Der dieser Entscheidung zugrundeliegende Sachverhalt steht daher in keinem inhaltlichen Zusammenhang mit dem hier vorliegenden. Die Frage, ob eine Bank allgemein bei höheren Auszahlungsbeträgen auf ein damit verbundenes Risiko hinzuweisen hat, wurde in dieser Entscheidung offen gelassen.

In der Folgeentscheidung 3 Ob 252/07s ging es wiederum um eine Auszahlung im Schalterraum, wobei zu diesem Zeitpunkt in der Filiale der Bank dichtes Gedränge herrschte und der betreffende Kunde in der Folge, als er versuchte, das abgehobene Geld zu verstauen, noch in der Bankfiliale bestohlen wurde. Das Höchstgericht bejahte auch in diesem Fall ein erhöhtes Risiko, weil es in der Bank sehr eng war und mehrere Kunden eine Warteschlange hinter dem geschädigten Bankkunden gebildet hatten, und kam zu dem Schluss, dass dem Kunden eine weniger risikoträchtige Auszahlungsmöglichkeit anzubieten, also entweder auf die Möglichkeit einer Überweisung oder der Barauszahlung in einem nicht einsehbaren Raum hinzuweisen gewesen wäre.

Auch der dieser Entscheidung zugrundeliegende Sachverhalt ist daher mit dem hier vorliegenden nicht vergleichbar. Die Klägerin wurde nicht - in der Bank - ausgespäht und in der Folge bestohlen, sondern von Betrügern dahingehend instrumentalisiert, dass sie ihr Geld von der Bank, wo Kriminelle arbeiteten, quasi retten müsse.

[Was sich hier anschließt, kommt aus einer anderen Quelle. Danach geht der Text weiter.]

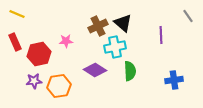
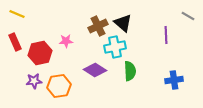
gray line: rotated 24 degrees counterclockwise
purple line: moved 5 px right
red hexagon: moved 1 px right, 1 px up
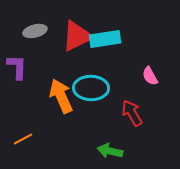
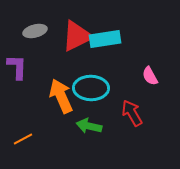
green arrow: moved 21 px left, 25 px up
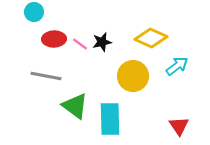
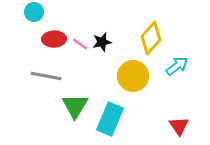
yellow diamond: rotated 72 degrees counterclockwise
green triangle: rotated 24 degrees clockwise
cyan rectangle: rotated 24 degrees clockwise
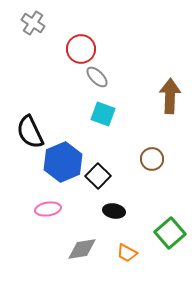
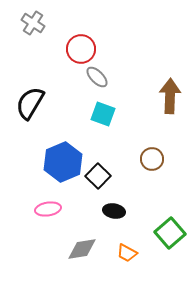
black semicircle: moved 29 px up; rotated 56 degrees clockwise
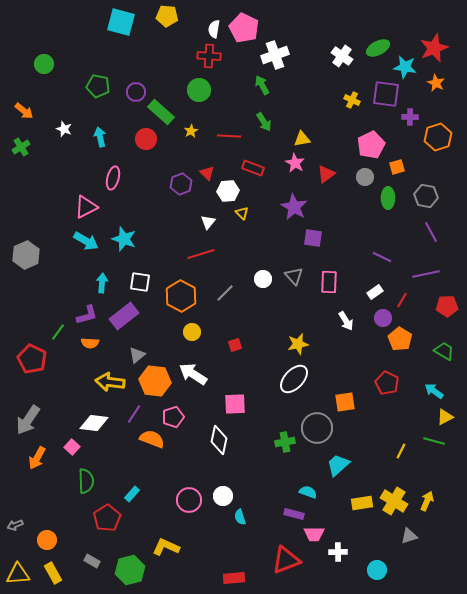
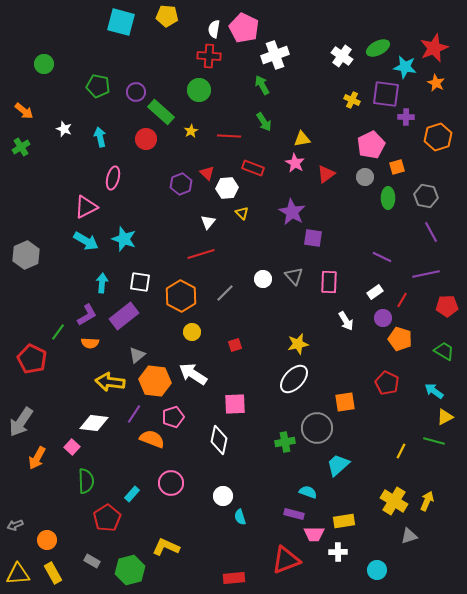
purple cross at (410, 117): moved 4 px left
white hexagon at (228, 191): moved 1 px left, 3 px up
purple star at (294, 207): moved 2 px left, 5 px down
purple L-shape at (87, 315): rotated 15 degrees counterclockwise
orange pentagon at (400, 339): rotated 15 degrees counterclockwise
gray arrow at (28, 420): moved 7 px left, 2 px down
pink circle at (189, 500): moved 18 px left, 17 px up
yellow rectangle at (362, 503): moved 18 px left, 18 px down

Selbst wenn man davon ausginge, dass die Mitarbeiter der beklagten Partei im Hinblick auf die finanziellen Verhältnisse der Klägerin und deren Begehren, die gesamten Ersparnisse abzuheben, nach dem Grund für diese Vorgangsweise befragen hätten müssen, wäre für die Klägerin nichts gewonnen, weil ihr nach den (zwar bekämpften, vom Berufungsgericht aber bestätigten) diesbezüglichen Negativfeststellungen, nämlich ob es diesfalls ebenfalls zu einer Auszahlung gekommen wäre, der ihr obliegende (wenn auch gemilderte) Kausalitätsnachweis nicht gelungen ist.

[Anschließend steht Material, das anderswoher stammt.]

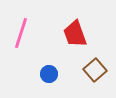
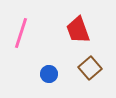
red trapezoid: moved 3 px right, 4 px up
brown square: moved 5 px left, 2 px up
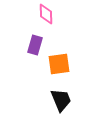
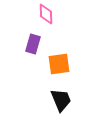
purple rectangle: moved 2 px left, 1 px up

Soweit die Berufungswerberin unter dem Titel eines sekundären Feststellungsmangels die ergänzende Feststellung begehrt, dass den Mitarbeitern der beklagten Partei der Enkel- bzw Neffentrick am 27.2.2018 bekannt war, gilt dasselbe. Die Klägerin konnte nicht nachweisen, dass bei entsprechender Nachfrage seitens des Bankmitarbeiters nach dem Zweck der Abhebung die Geldauszahlung mit zumindest überwiegender Wahrscheinlichkeit unterblieben wäre. Selbst wenn man daher einen Sorgfaltsverstoß im Hinblick auf den in der Vergangenheit bekanntgewordenen Neffen- bzw Enkeltrick bejahen und davon ausgehen würde, dass die Bankmitarbeiter nach dem Zweck der Abhebung nachfragen hätten müssen, wäre der Kausalitätsnachweis (im Sinne einer überwiegenden Wahrscheinlichkeit) nicht erbracht.

Der Berufung kommt daher insgesamt eine Berechtigung nicht zu.

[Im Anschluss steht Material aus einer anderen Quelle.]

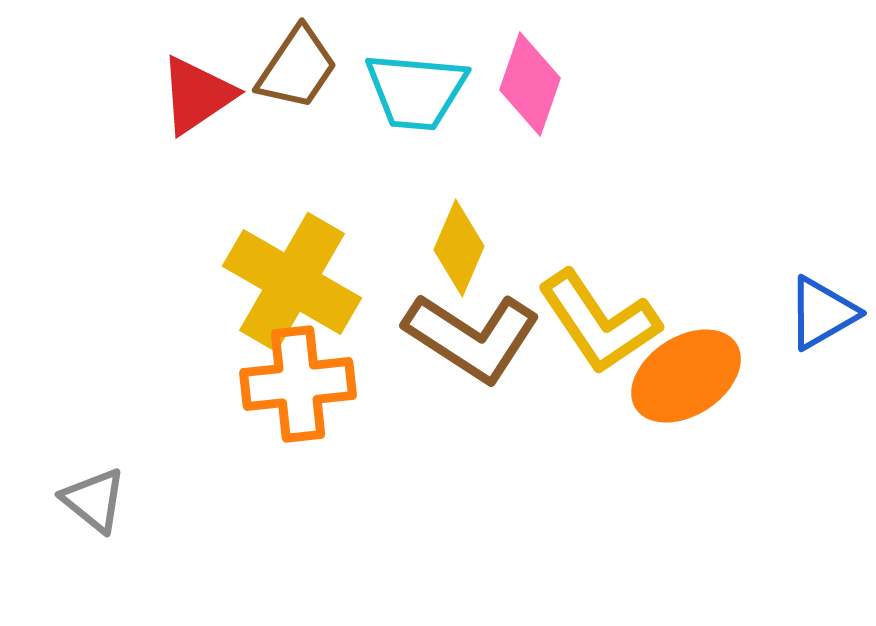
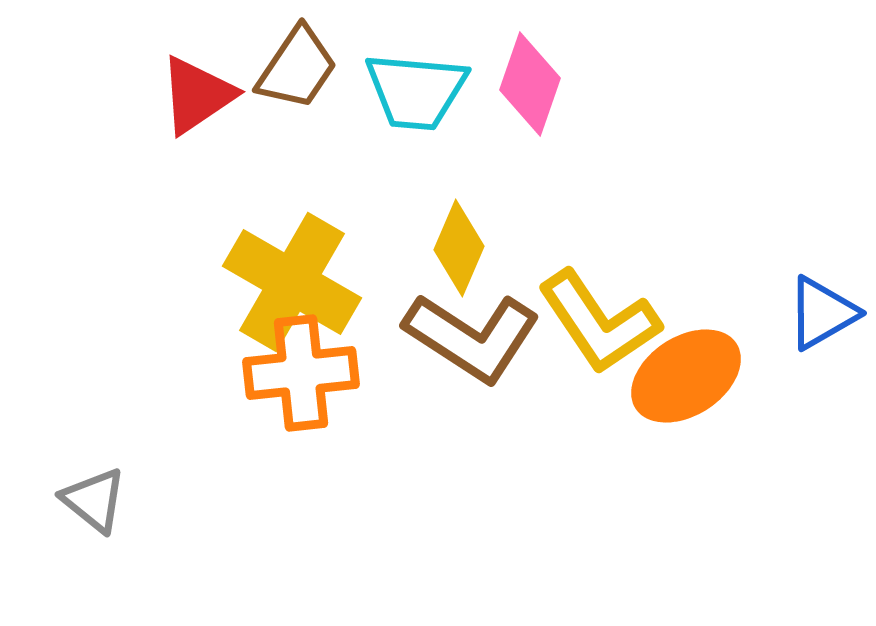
orange cross: moved 3 px right, 11 px up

Die Kostenentscheidung im Berufungsverfahren beruht auf §§ 50, 41 ZPO. Die Kosten wurden von der beklagten Partei tarifmäßig verzeichnet.

Die Revision ist nicht zulässig, weil sich das Berufungsgericht auf die angeführte Rechtsprechung des Höchstgerichts stützen konnte und die Entscheidung der Rechtssache im Tatsachenbereich (fehlender Kausalitätsnachweis) angesiedelt ist.